Em causa está o decreto-lei, aprovado em meados de Julho, que limita a reinscrição aos funcionários públicos que mudaram de serviço a partir de Janeiro de 2006 e não interromperam o vínculo ao Estado, deixando de fora centenas de pessoas, nomeadamente professores, que viram o seu vínculo interrompido e posteriormente retomado.
O diploma faz uma “interpretação autêntica” da lei que regula a convergência entre o regime de protecção social da função pública e o da Segurança Social (n.º 2 do artigo 2.º da Lei n.º 60/2005) e, segundo o Governo, funcionaria como “fonte interpretativa nos casos judiciais que estão nos tribunais e que não tenham ainda transitado em julgado”.
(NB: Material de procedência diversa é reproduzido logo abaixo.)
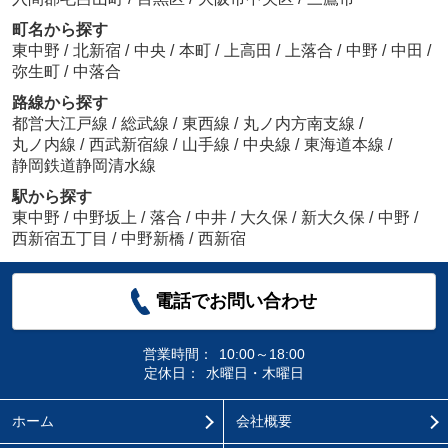
町名から探す
東中野
/
北新宿
/
中央
/
本町
/
上高田
/
上落合
/
中野
/
中田
/
弥生町
/
中落合
路線から探す
都営大江戸線
/
総武線
/
東西線
/
丸ノ内方南支線
/
丸ノ内線
/
西武新宿線
/
山手線
/
中央線
/
東海道本線
/
静岡鉄道静岡清水線
駅から探す
東中野
/
中野坂上
/
落合
/
中井
/
大久保
/
新大久保
/
中野
/
西新宿五丁目
/
中野新橋
/
西新宿
電話でお問い合わせ
営業時間：
10:00～18:00
定休日：
水曜日・木曜日
ホーム
会社概要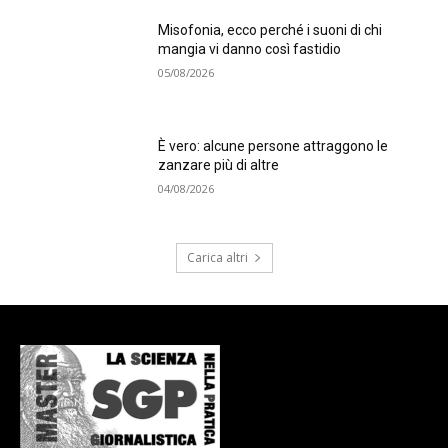
Misofonia, ecco perché i suoni di chi
mangia vi danno così fastidio
05/08/2026
È vero: alcune persone attraggono le
zanzare più di altre
04/08/2026
Carica altri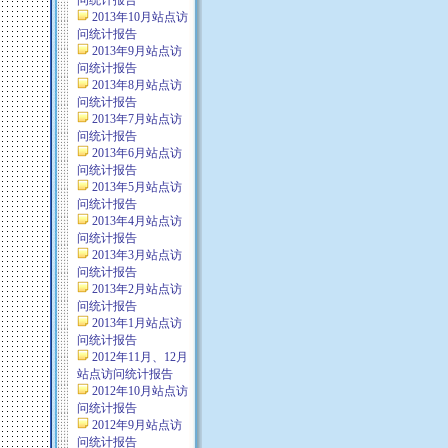
问统计报告
2013年10月站点访
问统计报告
2013年9月站点访
问统计报告
2013年8月站点访
问统计报告
2013年7月站点访
问统计报告
2013年6月站点访
问统计报告
2013年5月站点访
问统计报告
2013年4月站点访
问统计报告
2013年3月站点访
问统计报告
2013年2月站点访
问统计报告
2013年1月站点访
问统计报告
2012年11月、12月
站点访问统计报告
2012年10月站点访
问统计报告
2012年9月站点访
问统计报告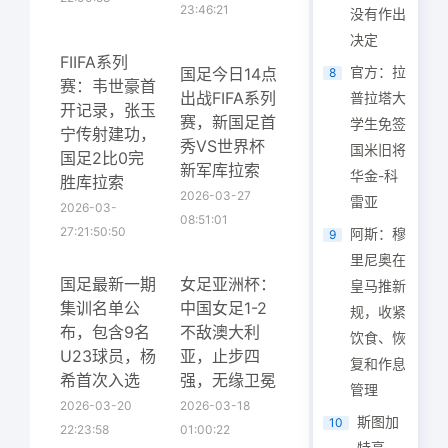
23:46:21
没有作出
决定
FIIFA系列
官方：拉
国足今日14点
8
赛：韦世豪首
出战FIFA系列
普拉塔大
开记录，张玉
赛，新国足首
学生免签
宁传射建功，
秀VS世界杯
国米旧将
国足2比0完
新军库拉索
华金-科
胜库拉索
2026-03-27
雷亚
2026-03-
08:51:01
27:21:50:50
阿斯：穆
9
里尼奥在
国足最新一期
女足亚洲杯：
皇马推新
集训名单公
中国女足1-2
规，收紧
布，包含9名
不敌澳大利
饮食、恢
U23球员，杨
亚，止步四
复和作息
希首次入选
强，无缘卫冕
管理
2026-03-20
2026-03-18
斯图加
10
22:23:58
01:00:22
特高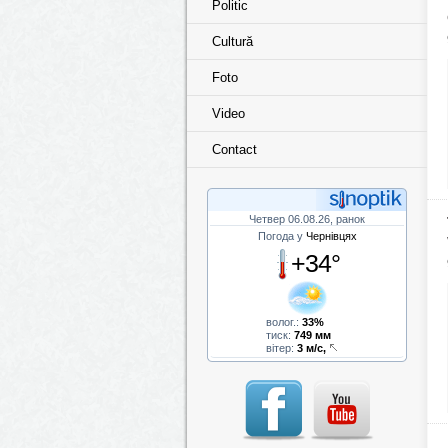
Politic
Cultură
Foto
Video
Contact
Четвер 06.08.26, ранок
Погода у
Чернівцях
+34°
волог.:
33%
тиск:
749 мм
вітер:
3 м/с,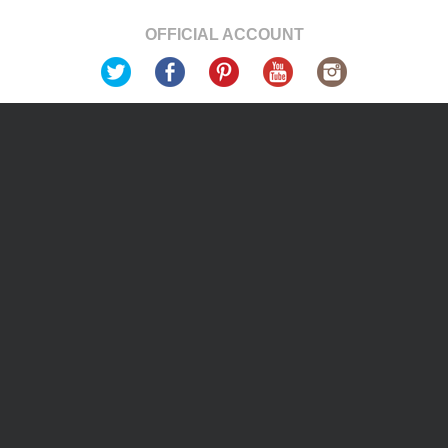
OFFICIAL ACCOUNT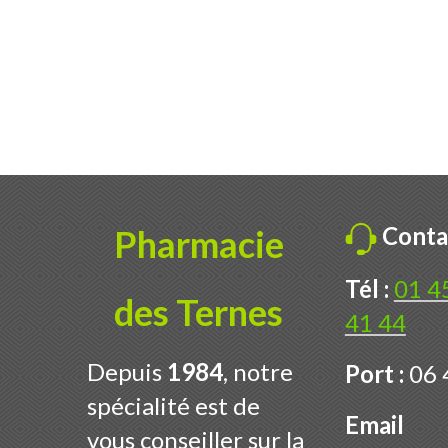
Conta
Pharmacie
Tél :
01 4
des Ternes
41 44
Depuis
1984
, notre
Port :
06 
spécialité est de
Email
vous conseiller sur la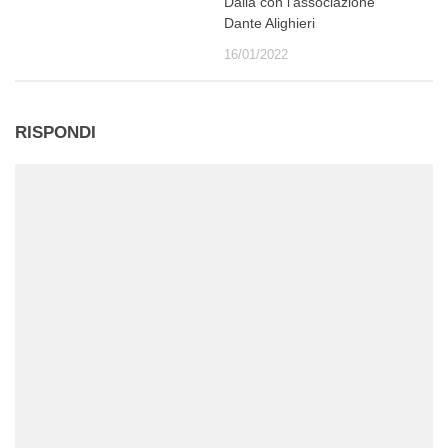
Dalla con l’associazione
Dante Alighieri
16/01/2022
RISPONDI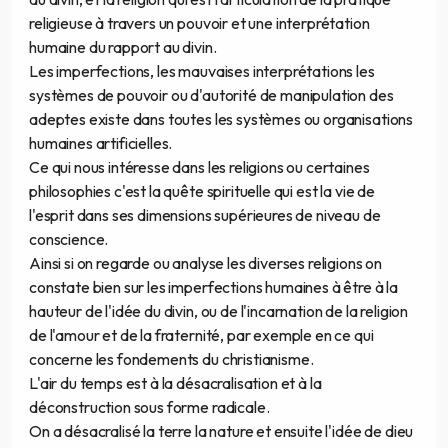
religieuse à travers un pouvoir et une interprétation
humaine du rapport au divin.
Les imperfections, les mauvaises interprétations les
systèmes de pouvoir ou d'autorité de manipulation des
adeptes existe dans toutes les systèmes ou organisations
humaines artificielles.
Ce qui nous intéresse dans les religions ou certaines
philosophies c'est la quête spirituelle qui est la vie de
l'esprit dans ses dimensions supérieures de niveau de
conscience.
Ainsi si on regarde ou analyse les diverses religions on
constate bien sur les imperfections humaines à être à la
hauteur de l'idée du divin, ou de l'incarnation de la religion
de l'amour et de la fraternité, par exemple en ce qui
concerne les fondements du christianisme.
L'air du temps est à la désacralisation et à la
déconstruction sous forme radicale.
On a désacralisé la terre la nature et ensuite l'idée de dieu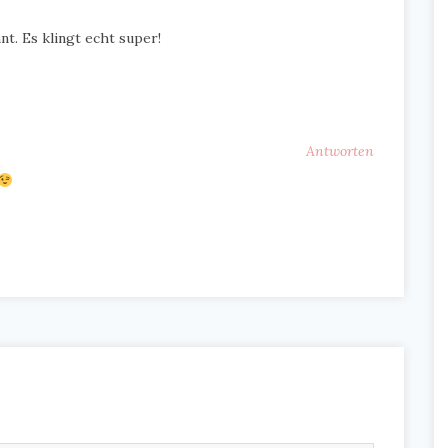
t. Es klingt echt super!
Antworten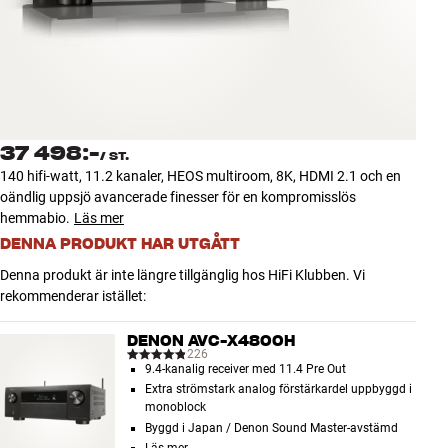
Tillbehör
INSPIRATION
MÄRKEN
37 498:-
/
ST.
NYHETER
140 hifi-watt, 11.2 kanaler, HEOS multiroom, 8K, HDMI 2.1 och en
oändlig uppsjö avancerade finesser för en kompromisslös
ERBJUDANDEN
hemmabio.
Läs mer
DENNA PRODUKT HAR UTGÅTT
Hitta Butik
Denna produkt är inte längre tillgänglig hos HiFi Klubben. Vi
Kundtjänst
rekommenderar istället:
Logga in
Kundtjänst
DENON AVC-X4800H
Bygg med ljud
226
9.4-kanalig receiver med 11.4 Pre Out
Företag
Extra strömstark analog förstärkardel uppbyggd i
monoblock
Byggd i Japan / Denon Sound Master-avstämd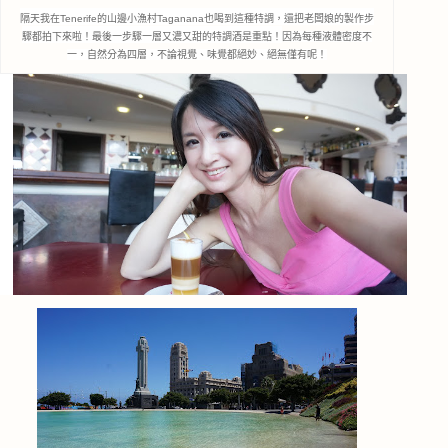
隔天我在Tenerife的山邊小漁村Taganana也喝到這種特調，還把老闆娘的製作步
驟都拍下來啦！最後一步驟
一層又濃又甜的特調酒是重點！
因為每種液體密度不
一，自然分為四層，不論視覺、味覺都絕妙、絕無僅有呢！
Numa carta enviada ao primeiro-ministro, o Presidente da República chama a atenção para a “sensibilidade jurídica, política e social da matéria versada” e para a “existência de jurisprudência de conteúdo contraditório ao mais alto nível da jurisdição administrativa – no Supremo Tribunal Administrativo”.
Além disso, nota que “o diploma que se pretende interpretar com efeitos a partir de 2005 é uma lei da Assembleia da República” e que “o Governo assume explicitamente contar com alargado consenso nos partidos com representação parlamentar”.
Por esses motivos, Marcelo devolveu o decreto-lei, sem promulgação, ao executivo de Luís Montenegro, “solicitando que seja convertido em proposta de lei ou proposta de lei de autorização legislativa, assim permitindo conferir legitimidade política acrescida a um tema que dividiu o topo da jurisdição administrativa e merece solução incontroversa”.
Na prática, e tendo em conta que o Governo assegura que o assunto é consensual entre os partidos, o Presidente da República quer que as condições para a reinscrição na CGA sejam discutidas de forma alargada no Parlamento.
A Presidência do Conselho de Ministros já reagiu, assegurando que, em consonância com a mensagem de Marcelo Rebelo de Sousa, o Governo “aprovará na próxima reunião do Conselho de Ministros uma proposta de diploma legal, com conteúdo equivalente, que enviará à Assembleia da República”.
Mais de 11 mil reinscrições concretizadas até Abril
A partir de 1 de Janeiro de 2006, a CGA deixou de receber a inscrição de novos subscritores. Os trabalhadores da administração pública que iniciaram ou reiniciaram funções daí em diante passaram a ser inscritos e a descontar para o regime geral da Segurança Social.
Desde então, os tribunais têm vindo a apreciar vários processos em que os trabalhadores reclamam o direito a voltar à CGA e que, maioritariamente, lhes foram favoráveis.
Um desses casos, envolvendo um professor do ensino politécnico que rescindiu com uma instituição e, logo a seguir, celebrou um novo contrato com outra instituição pública de ensino, chegou ao Supremo Tribunal Administrativo, que concluiu que o docente tinha o direito de manter a inscrição porque não houve quebra de vínculo.
Outras decisões judiciais têm feito uma interpretação mais abrangente, reconhecendo o direito à reinscrição aos funcionários públicos que saíram da CGA após 1 de Janeiro de 2006 e que só passado algum tempo voltaram a exercer funções públicas.
Foi na sequência dessas sentenças que, em Julho de 2023, a CGA emitiu uma circular, alargando a possibilidade de reinscrição a todos os trabalhadores que foram subscritores antes de 1 de Janeiro 2006 e que voltaram (ou voltassem no futuro) a desempenhar funções públicas, “independentemente da existência de interrupções temporais entre os períodos de trabalho”. Nesse contexto, centenas de professores, trabalhadores das autarquias e da defesa pediram a reinscrição na CGA, o que levou o anterior executivo a suspender a circular, para avaliar os seus impactos.
Até ao final de Abril de 2024, a CGA aceitou a reinscrição de 11.669 antigos subscritores, a maioria dos quais são professores.